(Transcribed page contents)

━━━

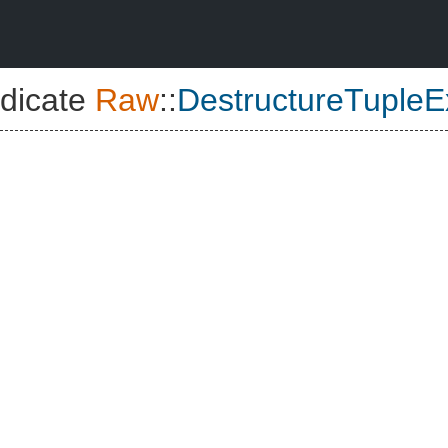
dicate
Raw
::
DestructureTupleE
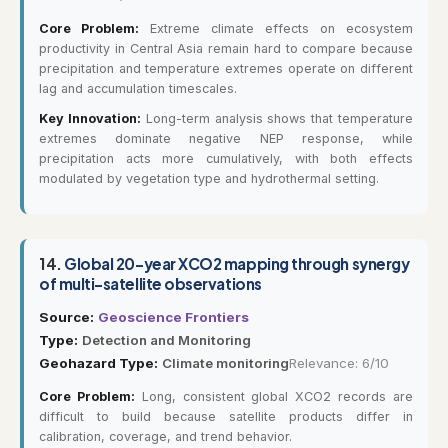
Core Problem:
Extreme climate effects on ecosystem
productivity in Central Asia remain hard to compare because
precipitation and temperature extremes operate on different
lag and accumulation timescales.
Key Innovation:
Long-term analysis shows that temperature
extremes dominate negative NEP response, while
precipitation acts more cumulatively, with both effects
modulated by vegetation type and hydrothermal setting.
14.
Global 20-year XCO2 mapping through synergy
of multi-satellite observations
Source:
Geoscience Frontiers
Type:
Detection and Monitoring
Geohazard Type:
Climate monitoring
Relevance: 6/10
Core Problem:
Long, consistent global XCO2 records are
difficult to build because satellite products differ in
calibration, coverage, and trend behavior.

━━━

Assigned task = Go through the data above and print exactly the lines from its first line through the line holding "precipitation acts more", both included, leaving pictures aside.

Solution for this task =
dicate
Raw
::
DestructureTupleE
Core Problem:
Extreme climate effects on ecosystem
productivity in Central Asia remain hard to compare because
precipitation and temperature extremes operate on different
lag and accumulation timescales.
Key Innovation:
Long-term analysis shows that temperature
extremes dominate negative NEP response, while
precipitation acts more cumulatively, with both effects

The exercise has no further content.